I didn’t want to see the seagull stuck to the median, crumpled in a dusted heap between two rushing lanes of traffic. But I did. I always seem to notice the suffering. Because of the body’s location, it was going to stick there until a torrential rain washed it away or a street sweeper, in spring, flung its body free. So I stood, as I so often do, and thought about my life.
           

And my life right now is a bit chaotic. I was talking to a classmate this morning about our clinical year—about how terrified we are to be pushed into roles we are both excited and unprepared for. They call this the “imposter syndrome" in medical school. Because we spend a lot of time wondering: Will the school, my preceptor, or the patients discover that I don't know enough? 
I’m in my family practice rotation; my friend is in internal medicine. She told me nothing has humbled her more than internal medicine. Where doctors walk around like “medical encyclopedias” and the patients are so complex it’s hard to know what medications are helping them and which are causing more side effects. My internal medicine rotation is still somewhere down the road and I got a bit panicked by her panic.
Then I realized this is the response we should have. We should be terrified. We should be in awe. The field of medicine is enormous, intricate, but nowhere near fine-tuned. To have anything but a healthy fear for what I am attempting to accomplish would be absurd. There are so many things aside from medicine that heal and even if we don’t always know the exact lab to order, dose to give, or diagnosis to hang our hat on we can always fall back on something we do have to offer: Kindness. It has been shown that human kindness--holding a hand, extra attention, empathy--has the ability to help patients heal faster, sometimes with absolutely no biological or scientific explanation as to why. 

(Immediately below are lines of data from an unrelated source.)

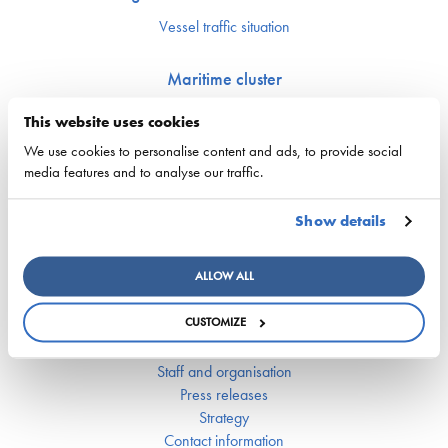
Vessel traffic situation
Maritime cluster
Upcoming events
This website uses cookies
Finnish Maritime Cluster organization
We use cookies to personalise content and ads, to provide social
Maritime Day
media features and to analyse our traffic.
Finnish Maritime Cluster Yearbook
Fairway Forward seminar 22.10.2024
Show details
Breaking Waves – Towards smart and emission-free maritime
logistics
ALLOW ALL
Finnish Shipowners’ Association
CUSTOMIZE
Member companies and ships
Board of directors
Staff and organisation
Press releases
Strategy
Contact information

And that brings me back to the seagull, because even though I whispered, “I’ll come back for you tomorrow; I’ll move you to the bushes where you can rest in peace”, I couldn’t leave. It’s not ethical to compare birds to humans but the sentiment is the same—we all deserve to receive the simple act of kindness. So I sprinted back across the two lanes of traffic, grabbed a plastic bag near a garbage can, ran back, waited for honking cars to pass, and collected up what I could. As I ran back across the road, I wanted to cry not only for the absurdity of my act but also for the beauty of giving this small creature a final resting place. Under a tree, facing Green Lake, with a mound of dirt on its chest.
        I told my friend this, my internal medicine friend—and she is the friend I also count on to cheer me up, chuckle at my antics, encourage my wayward ways even if she doesn’t understand them. She is one of the many partners in crime I have through this medical maze—and she surprised me, for once, by not laughing.  Instead, she paused, gave a heart felt sigh and said, “You know, the world needs more people like you." 

R.I.P., Dear seagull, and thank you for the lesson.